Teaching a Java-based CS1 Course in an Academically-Diverse Environment — education



The Texas Christian University (TCU) Computer Science
Department was established in 1981. From the outset, the Department’s
CS1 course has presented significant teaching challenges due to the
wide diversity of student’s taking the class. Traditionally, only
25-35% of the students enrolled in the course are computing science
majors, the remaining being students from a wide diversity of
disciplines, many of which are non-science based. Despite the
diversity, it has been necessary for the course, and its content, to
be structured to satisfy essential core requirements for students
majoring in computer science and computer information science as well
as to meet program requirements for the many non-computer science
majors taking the course.

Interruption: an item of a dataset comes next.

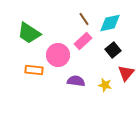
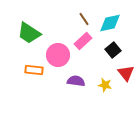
red triangle: rotated 18 degrees counterclockwise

This paper discusses some of the unique
issues associated with teaching a Java-based CS1 course to a very
diverse group of students, the majority of which have very
unsophisticated problem solving skills, and little or no programming
expertise. A representative set of experiments and programming
assignments are included.

Their CS1 course is taken by people from lots of courses.

Oooh, interesting idea: experiment component as part of most
programming exercises. Students are required to conduct experiments. –
questions about the code. This is pretty nice. In fact, they introduce
API reading and inheritance early…

Let’s experiment with AWT-first next semester. Might be fun.